His hands trembled. His eyes burned. His vision of the scalpel turned to liquid mercury but he held tightly to the instrument. You can do this. You have to.

While he'd been obsessed with finding his brother, the news talked about growing case numbers of lycanthropy. In the cities at first, but bleeding into the suburbs, then rural towns. Oryen sometimes feared, deep down, that a werewolf had gotten Ezra, but Oryen had a way of boxing up those fears alongside all the other feelings over which he had little control.

Come June, Oryen's parents, abruptly and without warning, cut off the search. They organized a funeral. Eight months had passed, they said. Ezra's gone, they said. It's healthier to grieve.

But Oryen wasn't ready to grieve. He opened up the bulging, cardboard boxes in the basement of his heart and took all that grief and stuffed it in, right next to his paralyzing fear and loneliness. He felt he'd fall apart if he didn't keep those things trapped. He taped the boxes shut. He got very good at pretending the boxes weren't splitting open, their contents too heavy to carry.

He passed highschool by the skin of his teeth and the sympathy of his teachers. Not with grades that would get him into university, though. A recruiter had been at their job fair, had picked Oryen out of the crowd like he knew just what to look for. The Fens need bravery like yours. With us, you'll belong to a family. We protect each other and keep the world safe.

Oryen enlisted instead of going to convocation. His parents had been too busy to attend his graduation anyway.

He'd met Edrik on his first day in basic training, alongside a number of new recruits, and he remembered thinking—suppose this is my family now. He'd liked the idea. A band of misfits, none of whom had a place in the world. He thought he'd found his place. And if he dared to dream that, one day, he'd find his brother too, well...

I did that to Beau. The thought came to him unbidden. I cut him off from his family.

The scalpel clattered to the floor from his hand. His fingers ached as he flexed them, stiff from how tightly he held the blade. Each knuckle popped and, as a shiver walked up his spine, he watched talons elongate from his fingernails as his hand passed through the moonlight. He shuddered, recoiled a bit, and the claws shrank back to normal.

He was so close to changing. Two weeks until the full moon.

Oryen could picture Beau's contemptuous glare. His judgment. The threat of execution and discovery looming over him, and Oryen still couldn't do what needed to be done. Just a few cuts. It should have been simple.

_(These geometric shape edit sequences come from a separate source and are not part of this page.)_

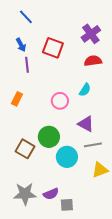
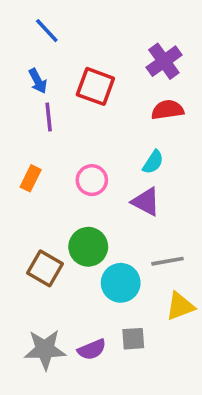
pink circle: (60, 101) -> (92, 180), moved
purple triangle: (86, 124) -> (146, 202), moved
gray square: (67, 205) -> (133, 339), moved

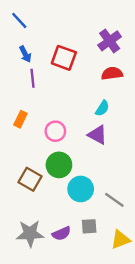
blue line: (47, 31) -> (19, 20), moved
pink circle: (92, 180) -> (55, 131), moved
gray line: (168, 261) -> (114, 200), moved, turned 45
yellow triangle: (180, 306) -> (120, 240), moved

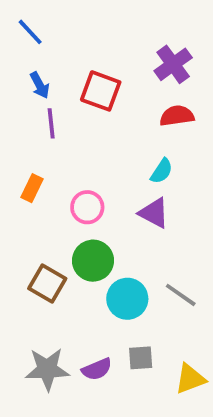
gray line: (114, 200) -> (181, 295), moved

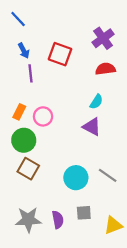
pink circle: (87, 207) -> (43, 116), moved
green circle: (93, 261) -> (24, 140), moved
purple semicircle: (97, 369) -> (58, 220), turned -78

But it wasn't simple. Not to Oryen. He could score the ink out of his skin, but it didn't change who he was. Who he'd been. Or who he was becoming. He didn't know which version scared him more.

Getting to his feet, he put his shirt and pants back on. He retrieved the scalpel and washed the tiny smear of blood from its edge. He took it with him all the way back to the arena, which was vacant after all the rain. Puddles reflected the vast archways, rippling with the last spitting raindrops. Oryen traced a finger along the rocks and mortar that formed the arches until he found a wiggly stone. He pried it free, dust sprinkling onto his hands as he tucked the scalpel into the groove behind it. He replaced the stone, giving it a twist to ensure it was secure enough to stay. It was a good spot, and the steel had no detectable scent.

He'd need it again. When he was ready.

He took up one of the faylan sticks, still leaning against the wall from practice earlier, and took aim at the goals.